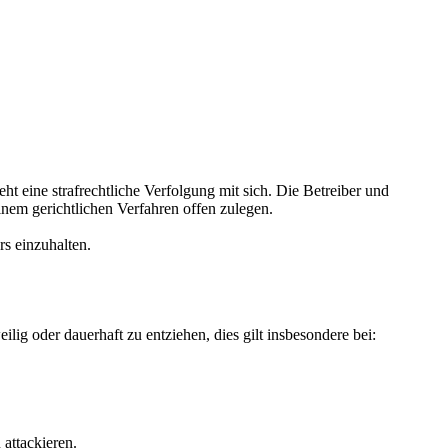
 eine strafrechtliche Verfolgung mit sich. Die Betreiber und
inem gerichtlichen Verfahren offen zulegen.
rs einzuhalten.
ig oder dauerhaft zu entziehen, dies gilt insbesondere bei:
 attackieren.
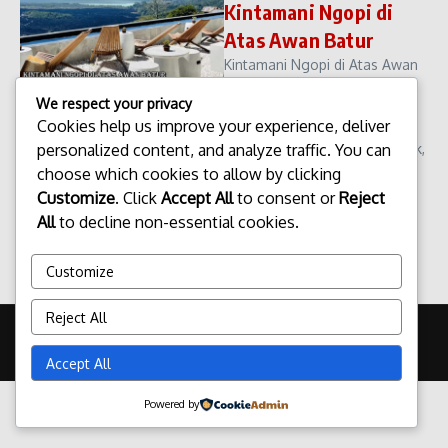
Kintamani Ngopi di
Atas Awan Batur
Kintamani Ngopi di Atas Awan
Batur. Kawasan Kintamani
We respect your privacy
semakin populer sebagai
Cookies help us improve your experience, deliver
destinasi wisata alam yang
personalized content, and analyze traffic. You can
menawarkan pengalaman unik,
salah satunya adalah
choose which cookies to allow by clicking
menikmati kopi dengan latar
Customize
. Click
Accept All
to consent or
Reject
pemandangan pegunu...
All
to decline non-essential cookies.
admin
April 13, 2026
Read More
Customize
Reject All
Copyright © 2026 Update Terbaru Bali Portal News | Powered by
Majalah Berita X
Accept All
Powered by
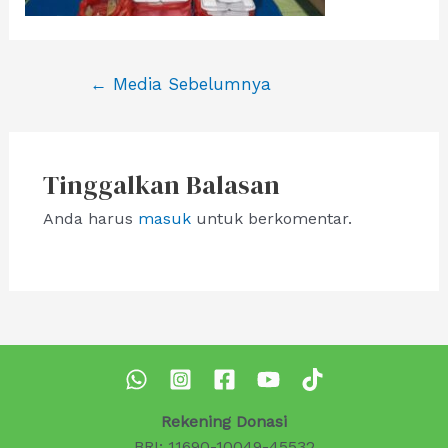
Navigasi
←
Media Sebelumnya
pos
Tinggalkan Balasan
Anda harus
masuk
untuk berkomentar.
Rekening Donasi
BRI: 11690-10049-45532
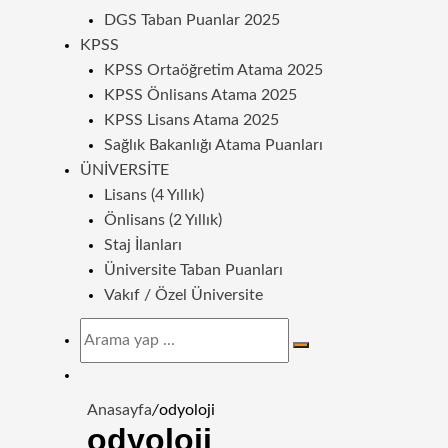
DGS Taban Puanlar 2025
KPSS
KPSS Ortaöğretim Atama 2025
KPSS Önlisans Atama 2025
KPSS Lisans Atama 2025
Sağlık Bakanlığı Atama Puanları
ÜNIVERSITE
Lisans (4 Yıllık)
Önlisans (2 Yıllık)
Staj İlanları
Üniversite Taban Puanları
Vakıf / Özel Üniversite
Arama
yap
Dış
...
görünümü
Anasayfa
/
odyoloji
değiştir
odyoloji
######
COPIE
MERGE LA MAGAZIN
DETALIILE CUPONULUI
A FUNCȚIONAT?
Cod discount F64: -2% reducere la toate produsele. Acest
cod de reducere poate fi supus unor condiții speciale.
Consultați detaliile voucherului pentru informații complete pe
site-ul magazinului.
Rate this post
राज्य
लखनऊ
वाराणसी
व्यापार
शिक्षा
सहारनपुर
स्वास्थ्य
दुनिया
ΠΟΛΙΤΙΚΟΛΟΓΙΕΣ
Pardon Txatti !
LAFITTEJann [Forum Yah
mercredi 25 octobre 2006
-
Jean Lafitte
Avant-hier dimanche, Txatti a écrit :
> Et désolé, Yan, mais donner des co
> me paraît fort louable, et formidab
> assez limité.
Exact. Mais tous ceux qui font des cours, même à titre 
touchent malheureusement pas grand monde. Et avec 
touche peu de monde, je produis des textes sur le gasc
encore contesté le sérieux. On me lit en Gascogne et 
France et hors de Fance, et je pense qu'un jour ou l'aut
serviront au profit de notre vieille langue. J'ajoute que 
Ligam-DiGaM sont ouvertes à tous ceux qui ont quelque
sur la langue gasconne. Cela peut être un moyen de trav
######
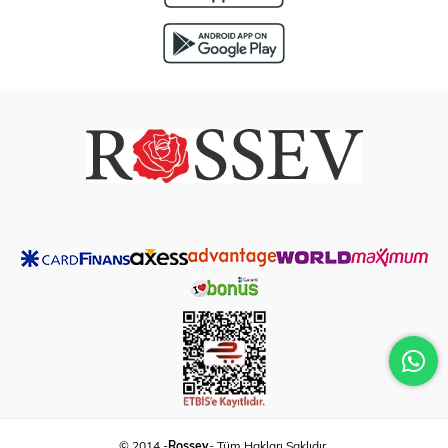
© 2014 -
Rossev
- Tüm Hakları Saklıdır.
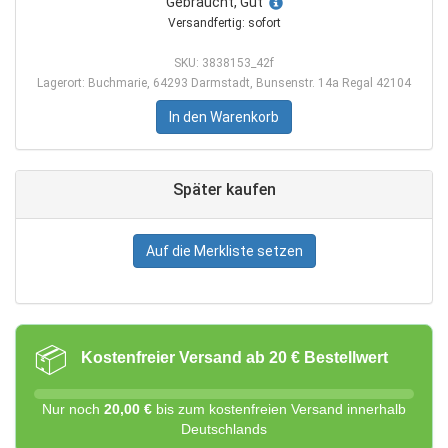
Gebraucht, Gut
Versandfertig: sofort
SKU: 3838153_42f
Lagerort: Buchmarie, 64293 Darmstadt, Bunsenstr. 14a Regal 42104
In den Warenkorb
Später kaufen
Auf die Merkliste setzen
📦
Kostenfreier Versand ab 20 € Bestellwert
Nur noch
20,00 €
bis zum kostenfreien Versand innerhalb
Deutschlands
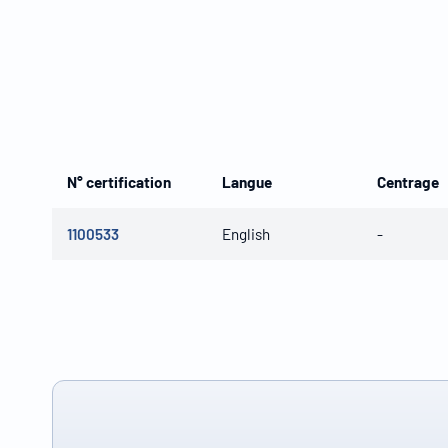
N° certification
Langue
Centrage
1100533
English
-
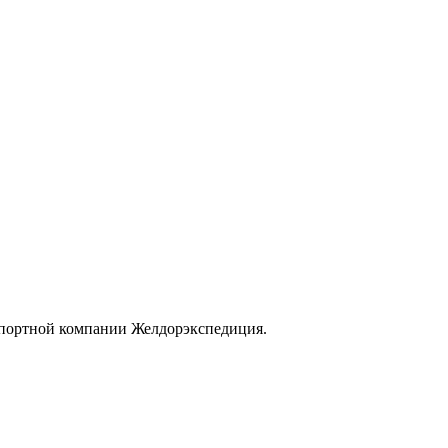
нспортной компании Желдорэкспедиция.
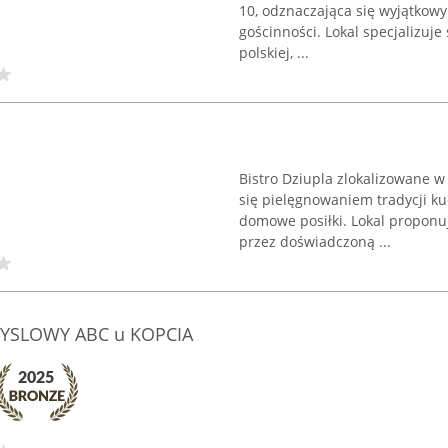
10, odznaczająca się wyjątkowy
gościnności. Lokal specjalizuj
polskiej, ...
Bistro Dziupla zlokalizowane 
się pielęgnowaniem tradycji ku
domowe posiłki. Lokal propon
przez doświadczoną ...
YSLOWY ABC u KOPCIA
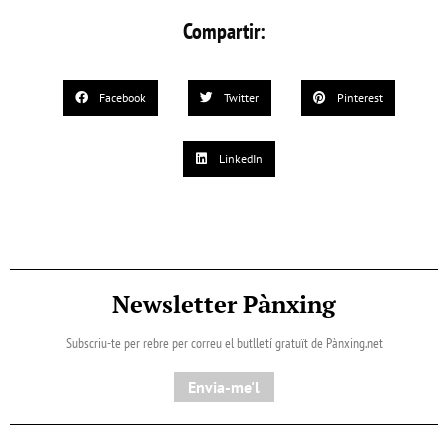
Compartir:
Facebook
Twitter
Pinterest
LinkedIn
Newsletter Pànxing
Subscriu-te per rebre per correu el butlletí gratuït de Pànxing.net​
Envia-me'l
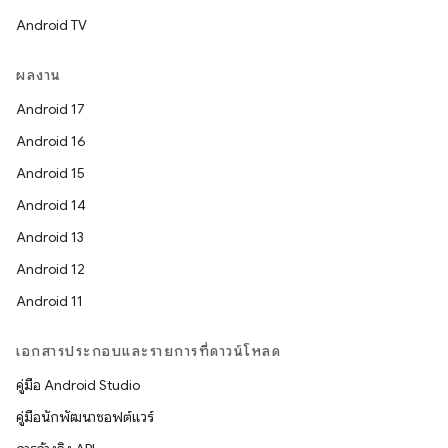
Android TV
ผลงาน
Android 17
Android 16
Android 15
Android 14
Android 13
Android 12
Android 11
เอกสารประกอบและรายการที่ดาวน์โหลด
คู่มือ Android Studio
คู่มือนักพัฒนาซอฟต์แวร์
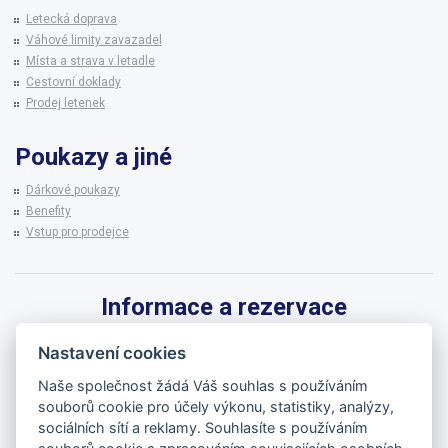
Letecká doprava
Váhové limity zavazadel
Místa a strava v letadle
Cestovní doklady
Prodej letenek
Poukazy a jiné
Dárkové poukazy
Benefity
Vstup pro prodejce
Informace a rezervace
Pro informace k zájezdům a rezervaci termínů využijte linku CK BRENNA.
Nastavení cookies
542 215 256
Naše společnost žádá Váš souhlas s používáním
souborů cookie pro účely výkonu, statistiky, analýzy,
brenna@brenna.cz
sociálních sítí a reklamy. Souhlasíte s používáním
######
▶ _WHAT THIS TASK INVOLVES_: Exercise for the records above: copy only the lines from the one with "Subscriu-te per rebre" to the one with "Letecká doprava", both ends kept, and drop the pictures.

▶ _RESULT BELOW_:
Subscriu-te per rebre per correu el butlletí gratuït de Pànxing.net​
Envia-me'l
Android TV
ผลงาน
Android 17
Android 16
Android 15
Android 14
Android 13
Android 12
Android 11
เอกสารประกอบและรายการที่ดาวน์โหลด
คู่มือ Android Studio
คู่มือนักพัฒนาซอฟต์แวร์
Letecká doprava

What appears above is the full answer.